Your mobile app is not the problem. Your ordering platform is not the problem. The constraint is kitchen capacity, and it changes by the minute.

Curbit's Goldilocks Zone approach is built around that reality. Every order gets timed so it's ready not too early (sitting under a heat lamp while the driver circles the block) and not too late (rushing the team and breaking the guest experience). It's a closed-loop system that reads live kitchen data and sequences orders accordingly. No hardware, no manual throttling, no guesswork.

And when volume spikes (which it will, because mobile ordering keeps growing), kitchen throughput and RPKH stay intact instead of collapsing under the pressure.

 

Your POS Won't Save You Here

I know what some operators are thinking: "We've got a good POS. It handles our orders fine."

Your POS is great at recording what happened. It's not built to control what's happening right now. That's a fundamentally different capability, and one that matters more every time a mobile order hits your queue.

The operators who are winning in 2026 aren't just taking digital orders. They're managing the flow of those orders in real time, syncing kitchen output with guest and driver arrivals, and delivering on the promise the app made. That's where the experience lives or dies.

 

What This Looks Like in Practice

Brands like Starbird, Lazy Dog, and Postino aren't waiting for the mobile ordering wave to overwhelm them. They've already put the infrastructure in place to handle volume at scale, with accurate promise times, proactive guest communications, and kitchen orchestration that keeps the team out of survival mode.
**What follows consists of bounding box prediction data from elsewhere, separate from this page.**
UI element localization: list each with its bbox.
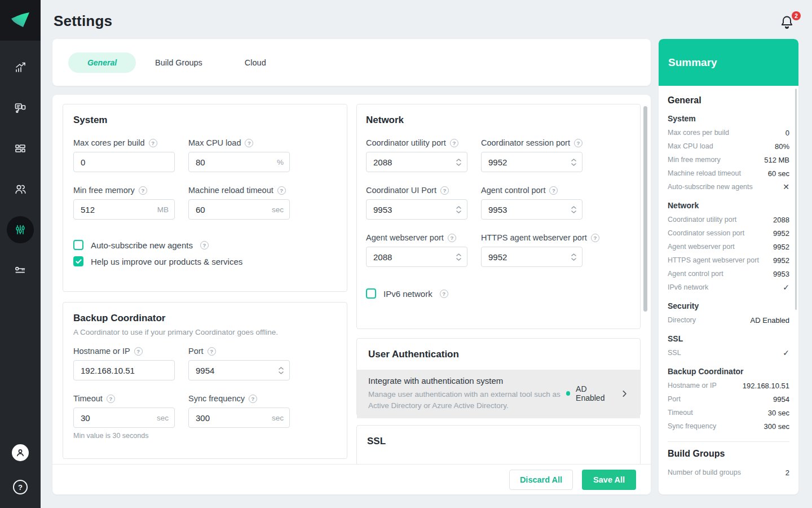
sync-frequency-input[interactable] — [196, 413, 268, 423]
field-max-cpu-load: Max CPU load? % — [188, 138, 290, 172]
max-cpu-load-input[interactable] — [196, 157, 273, 167]
chevron-down-icon[interactable] — [279, 371, 284, 374]
help-icon[interactable]: ? — [208, 347, 216, 356]
number-stepper[interactable] — [571, 159, 576, 166]
help-icon[interactable]: ? — [591, 234, 599, 242]
tab-build-groups[interactable]: Build Groups — [155, 54, 202, 72]
help-icon[interactable]: ? — [277, 186, 286, 195]
sidebar-item-analytics[interactable] — [7, 54, 34, 81]
scrollbar-thumb[interactable] — [795, 89, 797, 310]
coordinator-session-port-input-box[interactable] — [481, 152, 582, 172]
settings-tabbar: General Build Groups Cloud — [52, 39, 651, 86]
max-cpu-load-input-box[interactable]: % — [188, 152, 290, 172]
improve-products-checkbox-row[interactable]: Help us improve our products & services — [73, 256, 336, 266]
auth-status-text: AD Enabled — [576, 384, 615, 402]
help-button[interactable]: ? — [13, 480, 28, 494]
help-icon[interactable]: ? — [149, 139, 157, 147]
number-stepper[interactable] — [456, 253, 461, 261]
tab-build-groups-label: Build Groups — [155, 58, 202, 67]
coordinator-utility-port-input[interactable] — [373, 157, 453, 167]
number-stepper[interactable] — [571, 206, 576, 213]
coordinator-ui-port-input[interactable] — [373, 205, 453, 214]
help-icon[interactable]: ? — [448, 234, 456, 242]
chevron-up-icon[interactable] — [571, 159, 576, 161]
number-stepper[interactable] — [456, 159, 461, 166]
save-all-button[interactable]: Save All — [582, 470, 636, 490]
help-icon[interactable]: ? — [245, 139, 253, 147]
coordinator-session-port-input[interactable] — [488, 157, 568, 167]
sidebar-item-boards[interactable] — [7, 135, 34, 162]
user-avatar[interactable] — [12, 444, 29, 461]
notifications-button[interactable]: 2 — [779, 14, 798, 33]
help-icon[interactable]: ? — [574, 139, 582, 147]
chevron-up-icon[interactable] — [456, 206, 461, 209]
tab-general[interactable]: General — [68, 52, 136, 73]
notification-badge: 2 — [792, 11, 801, 20]
machine-reload-timeout-input-box[interactable]: sec — [188, 199, 290, 220]
tab-cloud-label: Cloud — [245, 58, 266, 67]
help-icon[interactable]: ? — [440, 186, 449, 195]
chevron-up-icon[interactable] — [456, 159, 461, 161]
ipv6-checkbox-row[interactable]: IPv6 network ? — [366, 288, 629, 299]
sidebar-item-license[interactable] — [7, 257, 34, 284]
chevron-up-icon[interactable] — [456, 253, 461, 256]
number-stepper[interactable] — [571, 253, 576, 261]
agent-control-port-input[interactable] — [488, 205, 568, 214]
backup-port-input-box[interactable] — [188, 360, 290, 380]
user-avatar-icon — [15, 448, 25, 458]
min-free-memory-input[interactable] — [81, 205, 154, 214]
chevron-up-icon[interactable] — [279, 367, 284, 370]
agent-control-port-input-box[interactable] — [481, 199, 582, 220]
help-icon[interactable]: ? — [440, 290, 448, 298]
chevron-up-icon[interactable] — [571, 206, 576, 209]
auth-integration-row[interactable]: Integrate with authentication system Man… — [357, 370, 640, 418]
sidebar-item-builds[interactable] — [7, 94, 34, 121]
min-free-memory-input-box[interactable]: MB — [73, 199, 175, 220]
help-icon[interactable]: ? — [549, 186, 558, 195]
sync-frequency-input-box[interactable]: sec — [188, 408, 290, 428]
chevron-down-icon[interactable] — [456, 211, 461, 213]
help-icon[interactable]: ? — [134, 347, 143, 356]
max-cores-input[interactable] — [81, 157, 169, 167]
hostname-input[interactable] — [81, 366, 169, 375]
https-agent-webserver-port-input-box[interactable] — [481, 247, 582, 267]
number-stepper[interactable] — [456, 206, 461, 213]
https-agent-webserver-port-input[interactable] — [488, 252, 568, 262]
discard-all-button[interactable]: Discard All — [509, 470, 573, 490]
improve-products-checkbox[interactable] — [73, 256, 83, 266]
chevron-down-icon[interactable] — [456, 258, 461, 261]
backup-timeout-input[interactable] — [81, 413, 153, 423]
sidebar-item-agents[interactable] — [7, 176, 34, 203]
scrollbar-thumb[interactable] — [643, 106, 647, 312]
agent-webserver-port-input-box[interactable] — [366, 247, 467, 267]
tab-cloud[interactable]: Cloud — [245, 54, 266, 72]
machine-reload-timeout-input[interactable] — [196, 205, 268, 214]
coordinator-ui-port-input-box[interactable] — [366, 199, 467, 220]
backup-port-input[interactable] — [196, 366, 275, 375]
min-value-note: Min value is 30 seconds — [73, 432, 175, 440]
auto-subscribe-checkbox[interactable] — [73, 240, 83, 250]
coordinator-utility-port-input-box[interactable] — [366, 152, 467, 172]
chevron-down-icon[interactable] — [571, 163, 576, 166]
hostname-input-box[interactable] — [73, 360, 175, 380]
help-icon[interactable]: ? — [200, 241, 209, 249]
help-icon[interactable]: ? — [107, 395, 115, 403]
sidebar-item-settings[interactable] — [7, 216, 34, 243]
agent-webserver-port-input[interactable] — [373, 252, 453, 262]
chevron-down-icon[interactable] — [571, 258, 576, 261]
summary-row: Max CPU load80% — [668, 139, 789, 153]
summary-row: Min free memory512 MB — [668, 153, 789, 167]
chevron-down-icon[interactable] — [456, 163, 461, 166]
auto-subscribe-checkbox-row[interactable]: Auto-subscribe new agents ? — [73, 240, 336, 250]
help-icon[interactable]: ? — [139, 186, 147, 195]
chevron-right-icon — [623, 390, 626, 397]
number-stepper[interactable] — [279, 367, 284, 374]
max-cores-input-box[interactable] — [73, 152, 175, 172]
help-icon[interactable]: ? — [450, 139, 458, 147]
chevron-up-icon[interactable] — [571, 253, 576, 256]
app-logo[interactable] — [0, 0, 41, 41]
ipv6-checkbox[interactable] — [366, 288, 376, 299]
help-icon[interactable]: ? — [249, 395, 257, 403]
chevron-down-icon[interactable] — [571, 211, 576, 213]
backup-timeout-input-box[interactable]: sec — [73, 408, 175, 428]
Because here's the thing about Southern California traffic: the people who win aren't the ones driving faster. They're the ones who know the road ahead and adjust before the backup hits.

Sixty percent of your orders are coming from mobile. Your guests already trust the app. The question is whether the kitchen can back that trust up.

If you're not sure, let's talk.

 


Scott Siegel is Co-Founder and CEO of Curbit, the leading kitchen capacity management platform for restaurants managing digital order volume at scale. Learn more about how Curbit works.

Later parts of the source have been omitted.